Monitor execution logs daily to ensure no failures.
Optionally, add notification nodes to alert on errors.
9. FAQs
Q: Can I fetch images other than street photos?
A: Yes, just change the query parameter q in the HTTP Request node’s URL.
Q: Does AWS Rekognition cost money?
A: AWS Rekognition charges based on usage but offers a free tier, so monitor your usage accordingly.

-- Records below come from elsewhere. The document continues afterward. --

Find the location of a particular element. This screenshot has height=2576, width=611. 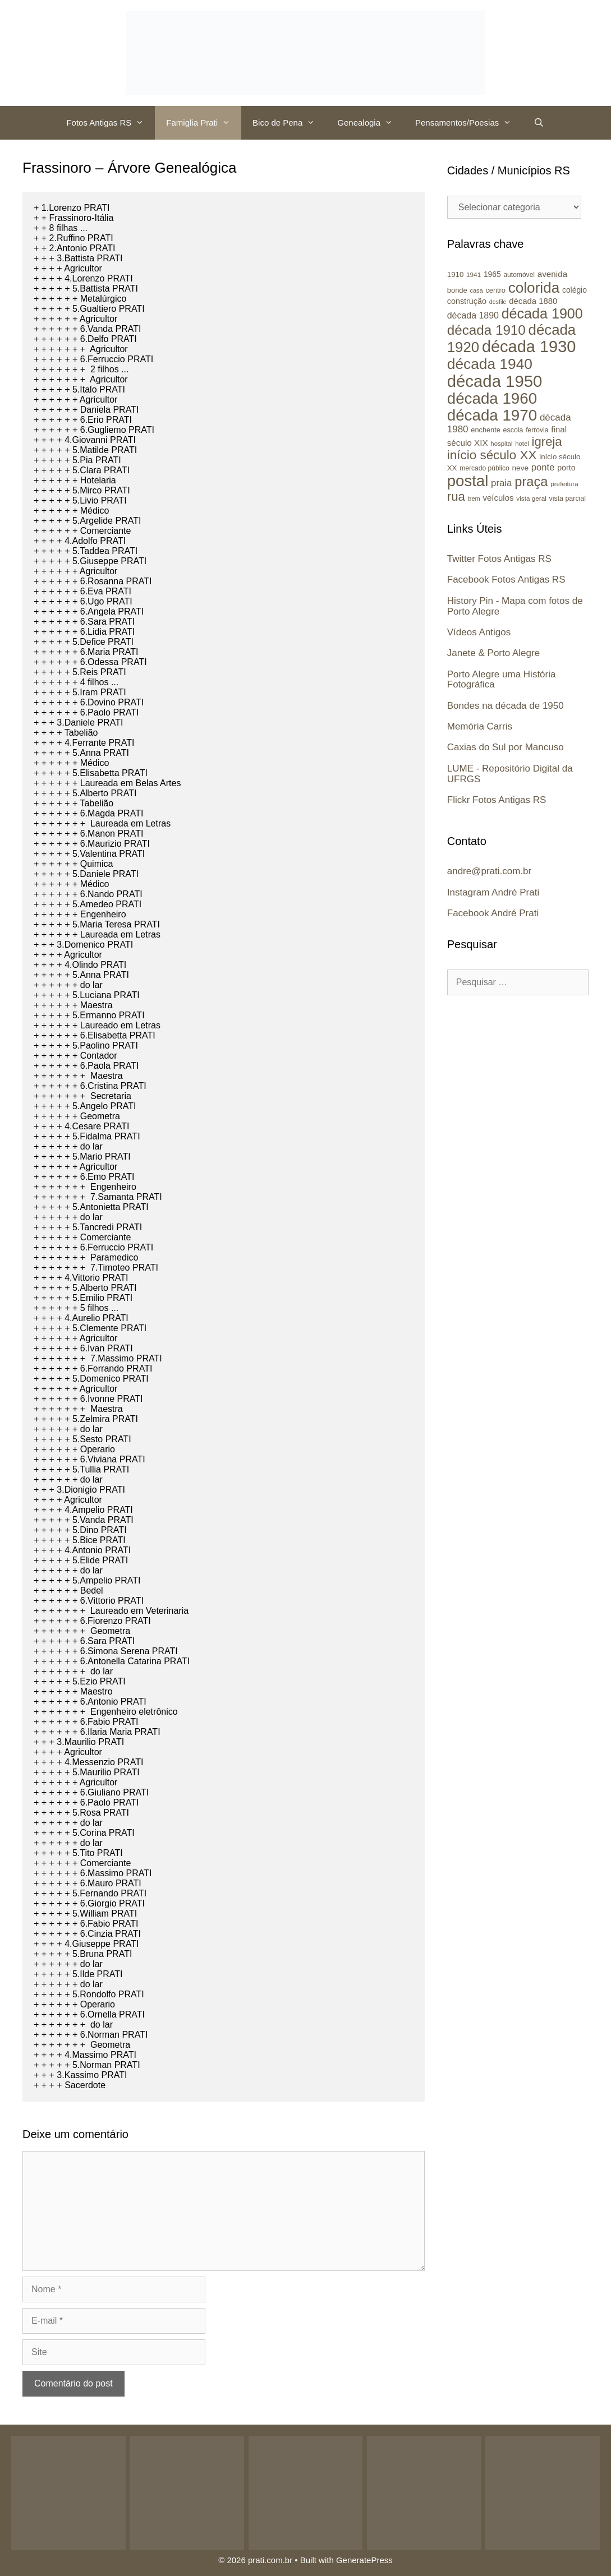 rua [rua (87 itens)] is located at coordinates (456, 497).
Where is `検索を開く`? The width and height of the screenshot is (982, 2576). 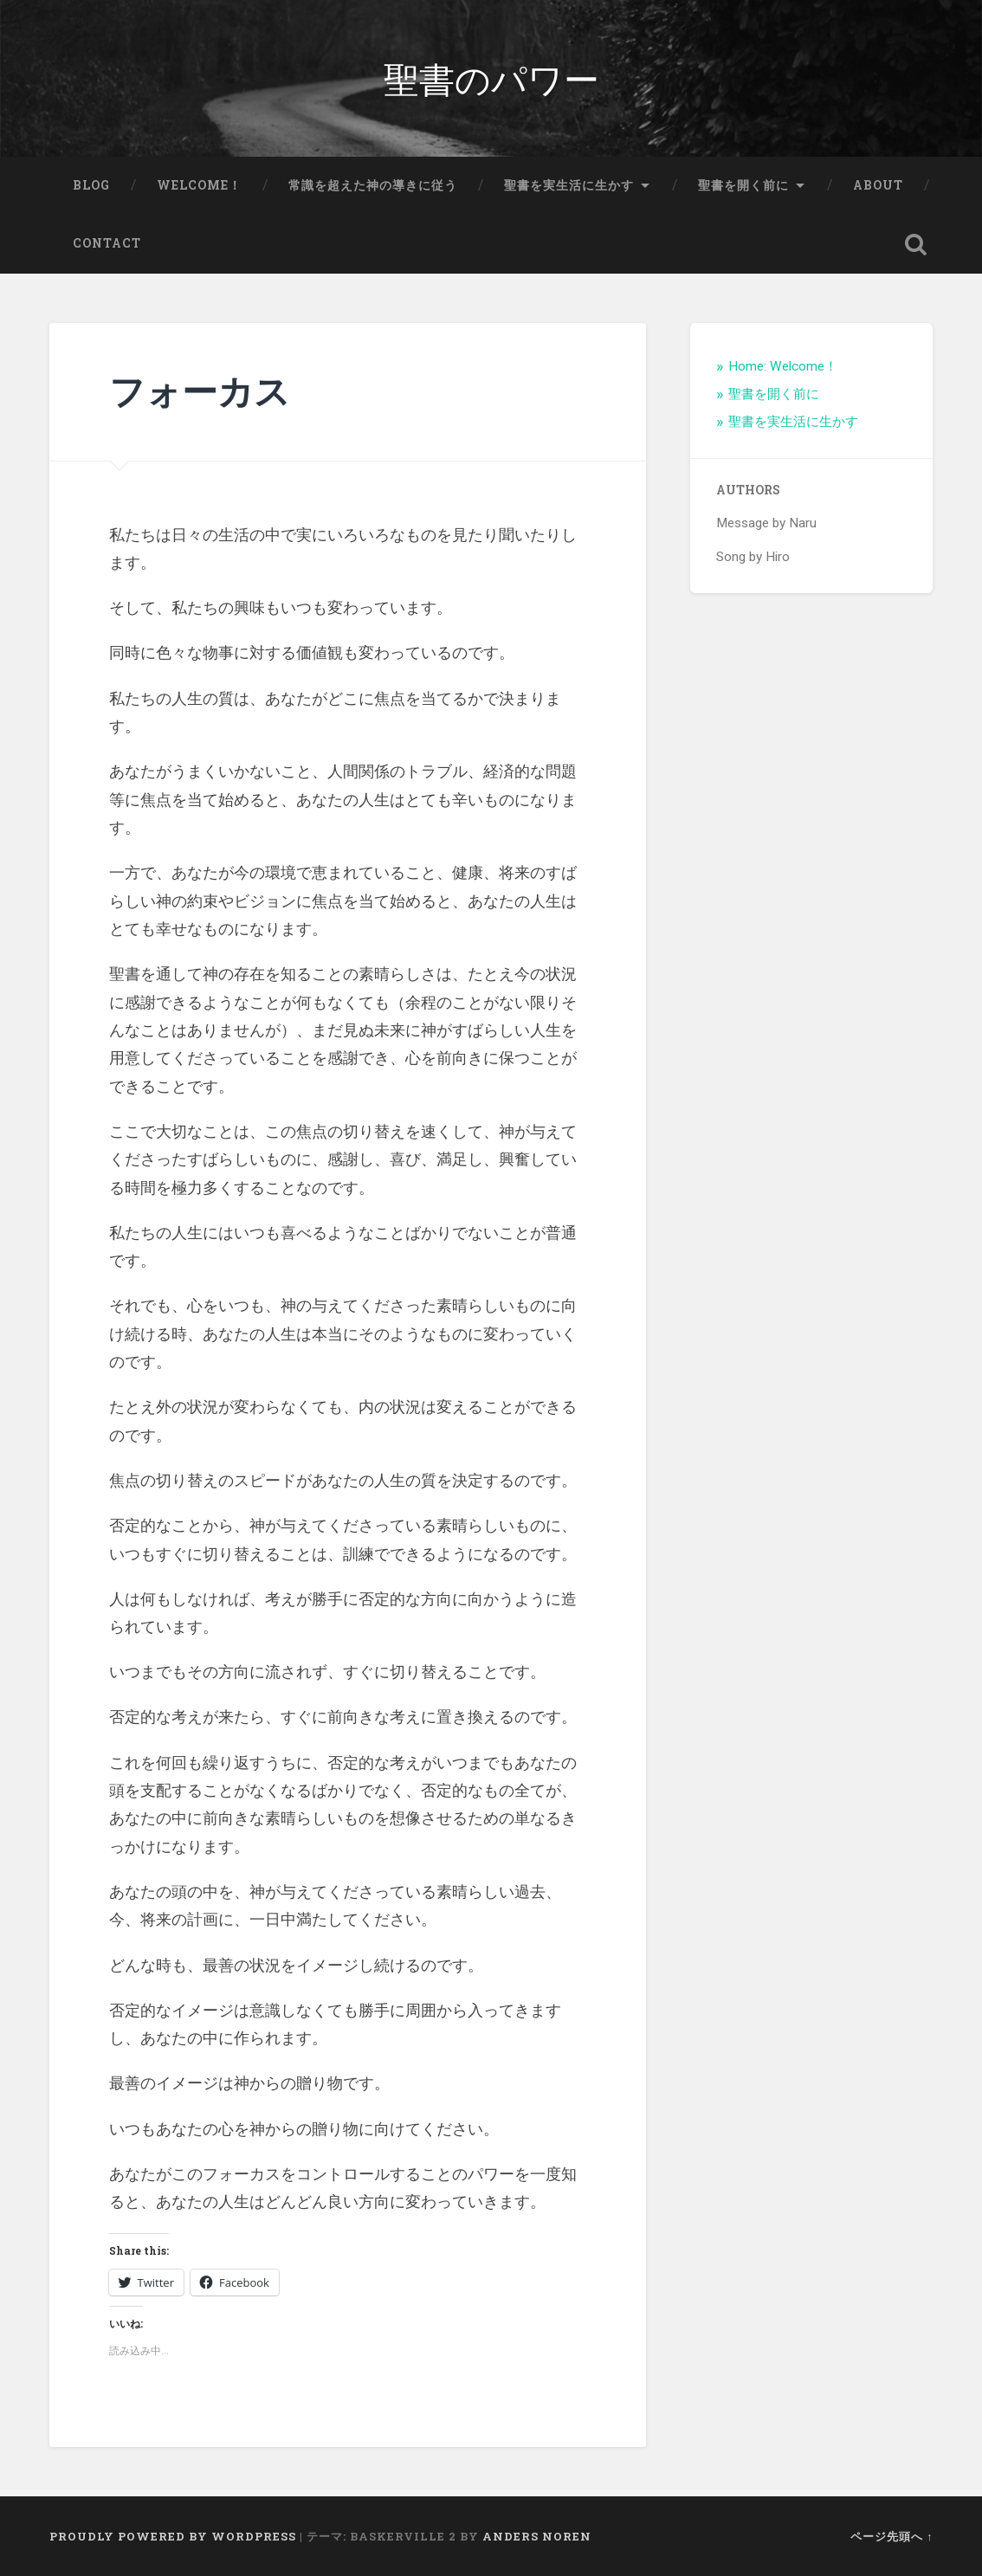 検索を開く is located at coordinates (915, 244).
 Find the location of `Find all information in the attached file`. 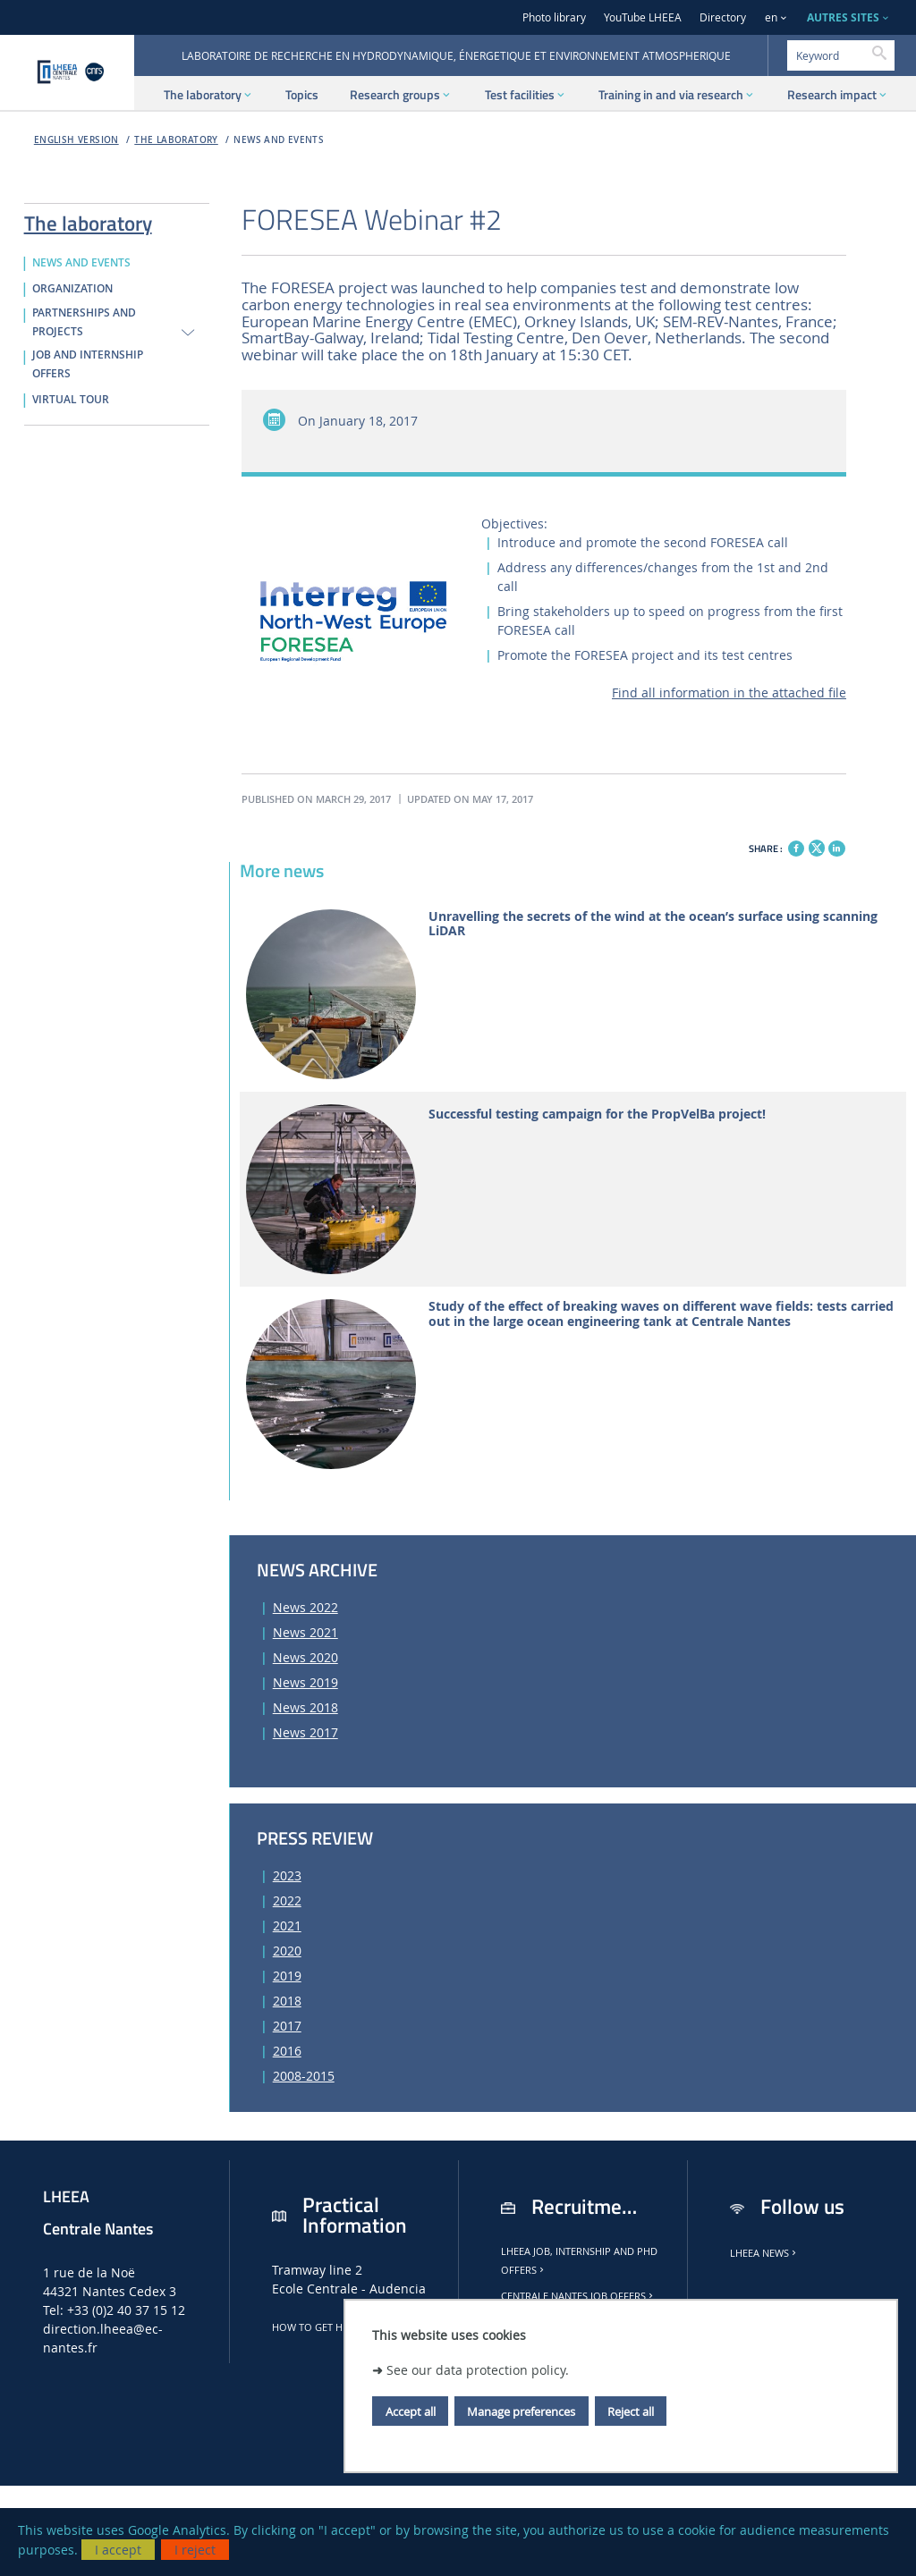 Find all information in the attached file is located at coordinates (729, 692).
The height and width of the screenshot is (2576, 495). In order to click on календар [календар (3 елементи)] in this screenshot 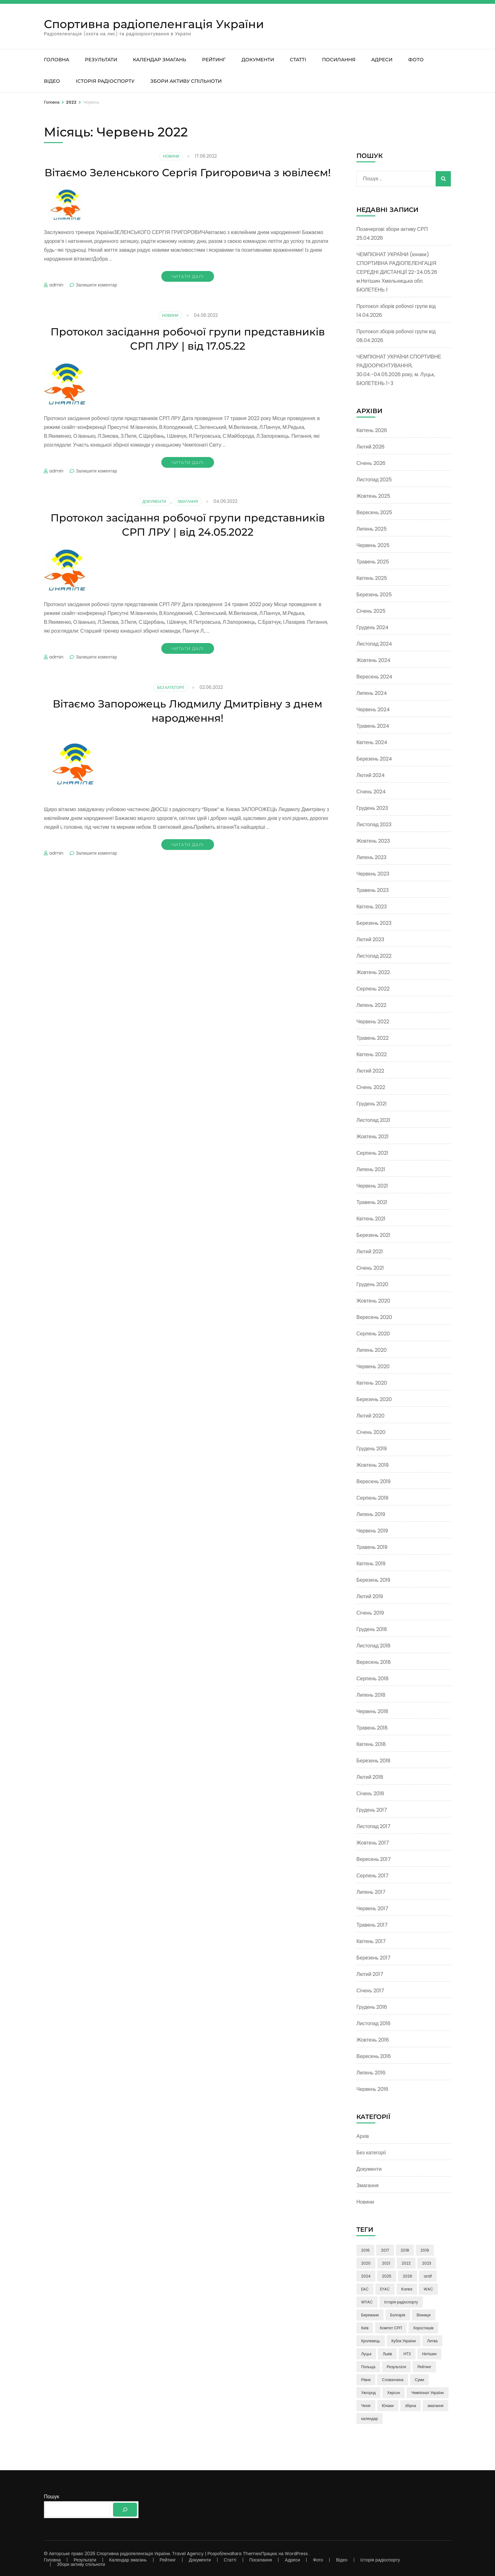 , I will do `click(369, 2418)`.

Q: Can I store data in other storage besides Google Sheets?
A: Yes, you can add integration nodes for databases or other storage services supported by n8n.
10. Conclusion
By following this guide, you automated Sarah’s tedious workflow — fetching street images, labeling them with AI-powered AWS Rekognition, and logging results into Google Sheets. This automation boosts efficiency by saving hours weekly and eliminates manual errors, providing an accurate, up-to-date image dataset for her team.
Next steps could include expanding to multiple image categories, integrating notification systems for new data arrivals, or combining with data visualization tools to analyze trends in detected labels over time.